En tout cas et de toutes parts, les planteurs qui voudront concourir à développer, à perfectionner cette utile production agricole, exclusivement réservée aux contrées intertropicales, doivent tourner leurs regards vers les florissantes cultures de Caracas et de Guatemala[1]. Dans ces riches exploitations, l’abondance, la valeur commerciale et la qualité supérieure des produits doivent fixer l’attention sur les moyens d’imiter, autant que le permettraient les circonstances locales, les pratiques qui ont amené d’aussi remarquables résultats. Et s’il n’était permis d’atteindre à la qualité de ces crus privilégiés, ne pourrait-on du moins essayer de réunir des conditions semblables à celles que l’on rencontre dans la province brésilienne de Maragnan, couverte de plantations dont les produits, plus rapprochés de ceux de nos colonies, les dépassent cependant en qualité et sont justement appréciés sur tous les marchés de l’Europe ?

Quelles sont donc les bonnes conditions que nos producteurs de cacao doivent s’attacher à réunir ? Il importe d’abord de bien connaître la plante, puis de recueillir les données de l’expérience sur les soins qu’elle réclame. C’est ce que l’on néglige assez généralement, et l’ignorance, l’incurie, exercent sur cette branche de la production coloniale une influence trop fâcheuse pour qu’on n’essaie pas d’y porter remède par quelques indications indispensables.

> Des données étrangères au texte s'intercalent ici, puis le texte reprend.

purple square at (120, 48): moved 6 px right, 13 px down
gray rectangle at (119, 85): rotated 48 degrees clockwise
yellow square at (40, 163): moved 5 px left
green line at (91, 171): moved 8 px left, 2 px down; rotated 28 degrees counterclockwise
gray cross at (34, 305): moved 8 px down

Les botanistes ne reconnaissent qu’une seule espèce de cacaoyer qui soit bonne à cultiver[2]. L’illustre fondateur des classifications actuelles, Linné, l’a désignée sous le nom de theobroma cacao, composé des mots Θεός (Dieu) et βρώμχ (nourriture), le produit que l’on

  1. En voyant la position exceptionnellement heureuse où se trouve cette production dans la république de Venezuela, qui suffit à peine aux débouchés extérieurs et livre ses cacaos à des cours deux et quatre fois plus élevés que toutes les autres exploitations, on comprend difficilement le but de la mesure qui dans cette contrée prohibe l’introduction des cacaos étrangers, de ceux-là mêmes qui, moins dispendieux, améliorent par leur arôme spécial la qualité trop douce du produit isolé de Caracas.
  2. Parmi les autres espèces comprises dans une même tribu botanique, on distingue le theobroma guyanense, originaire de la Guyane ; le theobroma cariba, des Indes-Occidentales ; le theobroma bicolor, de l’Amérique du Sud. Un voyageur français, M. Goudot, a remarqué dans la Nouvelles-Grenade une espèce très productive désignée à Muro sous le nom de montaraz, dont les graines amères sont renommées dans le pays pour leur propriété fébrifuge.